Sunday, November 18, 2007

What Time Is It?

If I had to rely on any of these watches I'd always be late because not one of them works. I believe that all of them could be repaired and they all need a good cleaning but it's one of those things that I just never seem to get around to and even if I had them repaired they'd just end up back at the bottom of my jewelry box.

The wrist watch originally belonged to Mary Kelly Berry, my paternal grandmother. She died in 1970 and the watch was put aside for me. I don't remember exactly when it was given to me but it was probably about 1976. I don't remember ever seeing her wear it. I've never worn it and probably never will, because the face is too small to read, but it's one of the many things that I just can't part with.

I'm not certain who was the original owner of the pocket watch. I think it belonged to Kimberly Berry, my grandfather, but it may have been my my father's. When Dad died in 2000 it is one of the many things that came home with me. Maybe my nephew or one of my grandson's will be interested in having it one day. I should get it in to jeweler to be opened to see just how old it is. Waltham stopped making watches in the 1950's. Since it has a 24 hour face it seems likely that it was Dad's, either from his Navy days or time working for the railroad. There were watches made for the Canadian railroad so there is a slight possibility that it belonged to my great-grandfather, James Kelly.

I have actually worn both of the ladies pendant's.
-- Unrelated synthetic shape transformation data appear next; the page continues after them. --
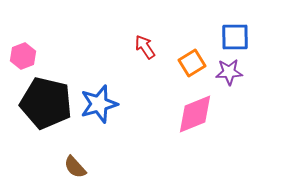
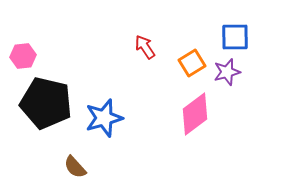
pink hexagon: rotated 15 degrees clockwise
purple star: moved 2 px left; rotated 12 degrees counterclockwise
blue star: moved 5 px right, 14 px down
pink diamond: rotated 15 degrees counterclockwise
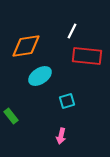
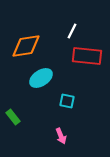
cyan ellipse: moved 1 px right, 2 px down
cyan square: rotated 28 degrees clockwise
green rectangle: moved 2 px right, 1 px down
pink arrow: rotated 35 degrees counterclockwise
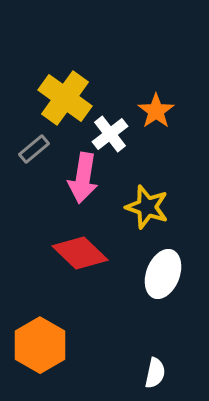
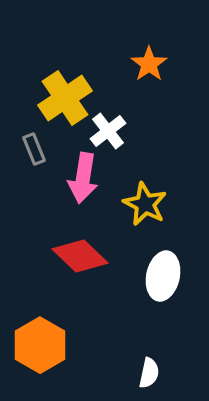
yellow cross: rotated 20 degrees clockwise
orange star: moved 7 px left, 47 px up
white cross: moved 2 px left, 3 px up
gray rectangle: rotated 72 degrees counterclockwise
yellow star: moved 2 px left, 3 px up; rotated 9 degrees clockwise
red diamond: moved 3 px down
white ellipse: moved 2 px down; rotated 9 degrees counterclockwise
white semicircle: moved 6 px left
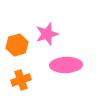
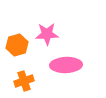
pink star: rotated 15 degrees clockwise
orange cross: moved 3 px right, 1 px down
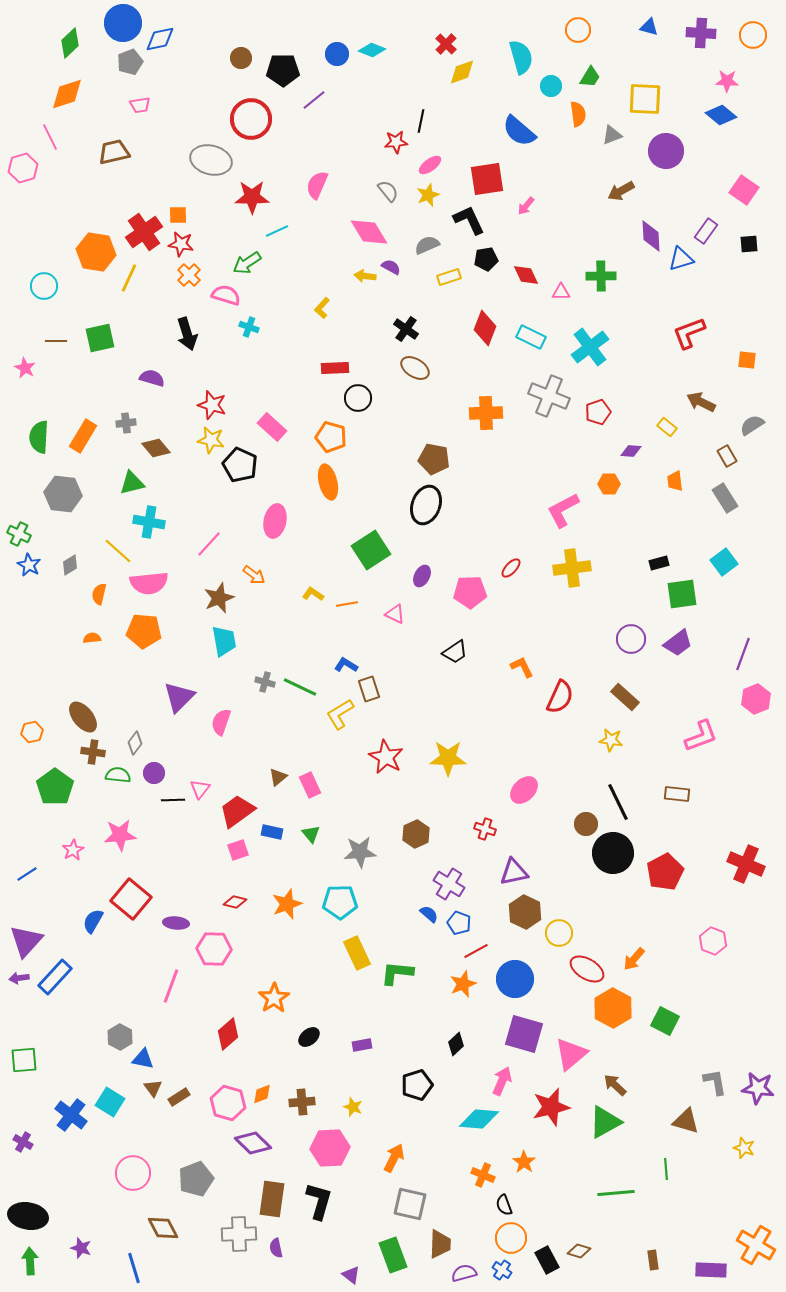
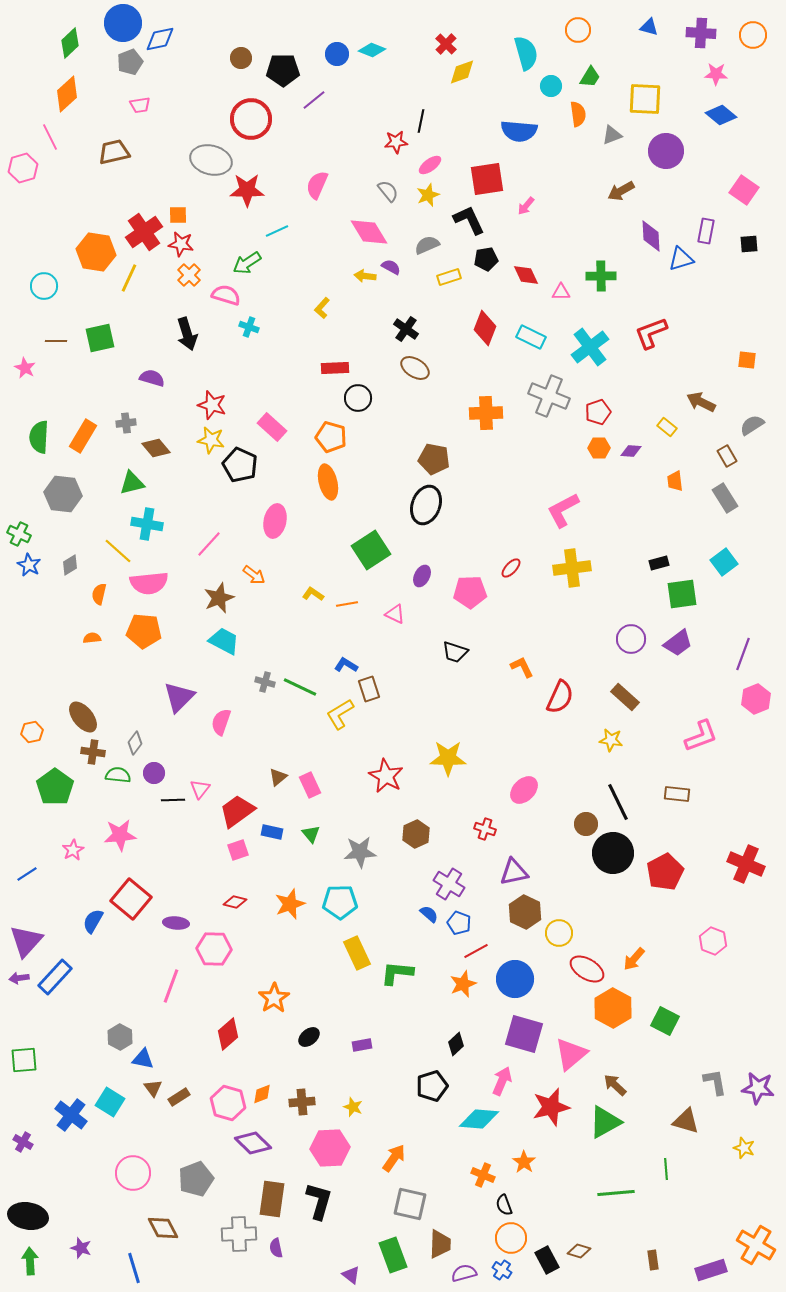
cyan semicircle at (521, 57): moved 5 px right, 4 px up
pink star at (727, 81): moved 11 px left, 7 px up
orange diamond at (67, 94): rotated 24 degrees counterclockwise
blue semicircle at (519, 131): rotated 36 degrees counterclockwise
red star at (252, 197): moved 5 px left, 7 px up
purple rectangle at (706, 231): rotated 25 degrees counterclockwise
red L-shape at (689, 333): moved 38 px left
orange hexagon at (609, 484): moved 10 px left, 36 px up
cyan cross at (149, 522): moved 2 px left, 2 px down
cyan trapezoid at (224, 641): rotated 52 degrees counterclockwise
black trapezoid at (455, 652): rotated 52 degrees clockwise
red star at (386, 757): moved 19 px down
orange star at (287, 904): moved 3 px right
black pentagon at (417, 1085): moved 15 px right, 1 px down
orange arrow at (394, 1158): rotated 8 degrees clockwise
purple rectangle at (711, 1270): rotated 20 degrees counterclockwise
The older, smaller one belonged to my great-grandmother, Charlotte Hollington Berry Sanders. She was always called Lottie. This watch is very special to me because I was named for her. My father was named for her second husband, Harvey Harry Sanders although he always went by Harry. Grandpa Harry raised my grandfather and uncle after their father died and is the man I think of when referring to my great-grandfather. My actual great-grandfather, Joseph Berry, died in 1903. I also have the ring that Joseph gave Charlotte in 1893 that I do wear occasionally. When I damaged the ring I decided not to take any risks with the watch so I bought the other pendant to wear instead. It as no real or historical value and since it isn't worth fixing I should probably put it in the toy box for the girls to play with.


Miriam Robbins said...

These are beautiful, Apple! You've inspired me to write something for the Cabinet of Curiosities.

Janice said...


You really should take the time to "tag" each of those time pieces, identifying where they came from. I just completed that project recently, and donated one of them to a local historical society.

I enjoyed your story...


Thomas MacEntee said...


These are wonderful timepieces! This past summer I was able to go through similar pieces that my great-grandmother owned.

I also found a chatelaine purse that she would carry for fancy parties. It was a thin gold box like a cigarette box, with her initials on the front. Suspended from a chain handle, when opened it had a small mirror, an area to hold coins, a small square door for blush powder, and an ivory tablet and pencil.

Grandma said that as a young girl, when she went to a dance, she would write down the names of boys who asked her to dance on the tablet - hence, her "dance card." Full all the time - she was a looker at 6 feet tall and striking auburn hair!